I am: yet what I am none cares or knows;
My friends forsake me like a memory lost:
I am the self-consumer of my woes –
They rise and vanish in oblivious host,
Like shadows in love’s frenzied stifled throes –
And yet I am, and live – like vapors tossed
Into the nothingness of scorn and noise,
Into the living sea of waking dreams,
Where there is neither sense of life or joys,
But the vast shipwreck of my life’s esteems;
Even the dearest that I loved the best
Are strange – nay, rather, stranger than the rest.
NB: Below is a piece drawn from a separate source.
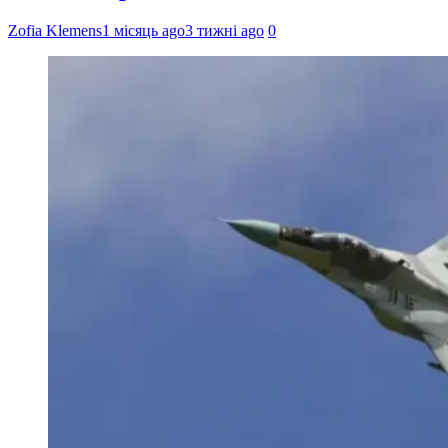
Zofia Klemens
1 місяць ago
3 тижні ago
0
I long for scenes where man hath never trod
A place where woman never smiled or wept –
There to abide with my Creator, God,
And sleep as I in childhood sweetly slept,
Untroubling and untroubled where I lie
The grass below – above the vaulted sky.
~ John Clare (1793 – 1864)
John Clare, born in Northamptonshire on 13 July 1793, died on 20 May 1864 at the Northampton General Lunatic Asylum in Northampton, was an English poet. The son of a farm laborer, he became known for his celebrations of the English countryside and sorrows at its disruption. Today, he is often seen as one of the major 19th-century poets, though this is a relatively new appreciation of his work. The above poem was written at the Northampton General Lunatic Asylum, where he spent the last third of his life.